> [What is being asked] In the records that follow, find each line with "Back" and pull it out.

● ● ● ● ● ● ●

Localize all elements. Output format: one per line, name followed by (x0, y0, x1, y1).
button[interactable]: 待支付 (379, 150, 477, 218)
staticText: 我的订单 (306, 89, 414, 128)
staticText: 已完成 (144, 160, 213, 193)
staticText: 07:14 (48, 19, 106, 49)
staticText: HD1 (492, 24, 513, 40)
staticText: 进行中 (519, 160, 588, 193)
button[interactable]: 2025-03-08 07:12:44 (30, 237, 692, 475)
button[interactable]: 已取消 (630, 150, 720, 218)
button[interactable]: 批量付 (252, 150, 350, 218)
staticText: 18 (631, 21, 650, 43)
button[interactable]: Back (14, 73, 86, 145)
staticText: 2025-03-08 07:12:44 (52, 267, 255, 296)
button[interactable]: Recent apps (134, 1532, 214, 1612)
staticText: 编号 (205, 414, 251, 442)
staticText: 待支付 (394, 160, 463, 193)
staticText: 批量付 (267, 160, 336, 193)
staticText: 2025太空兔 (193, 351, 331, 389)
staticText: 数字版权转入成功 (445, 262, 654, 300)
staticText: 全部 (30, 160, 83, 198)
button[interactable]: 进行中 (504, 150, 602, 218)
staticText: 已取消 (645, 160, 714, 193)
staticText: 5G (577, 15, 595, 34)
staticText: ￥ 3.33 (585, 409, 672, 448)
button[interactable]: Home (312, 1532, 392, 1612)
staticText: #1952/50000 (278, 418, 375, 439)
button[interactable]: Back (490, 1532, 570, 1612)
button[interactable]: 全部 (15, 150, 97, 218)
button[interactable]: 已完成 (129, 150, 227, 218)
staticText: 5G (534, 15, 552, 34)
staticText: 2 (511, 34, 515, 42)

● ● ● ● ● ● ●

> [Response for this exercise]
button[interactable]: Back (14, 73, 86, 145)
button[interactable]: Back (490, 1532, 570, 1612)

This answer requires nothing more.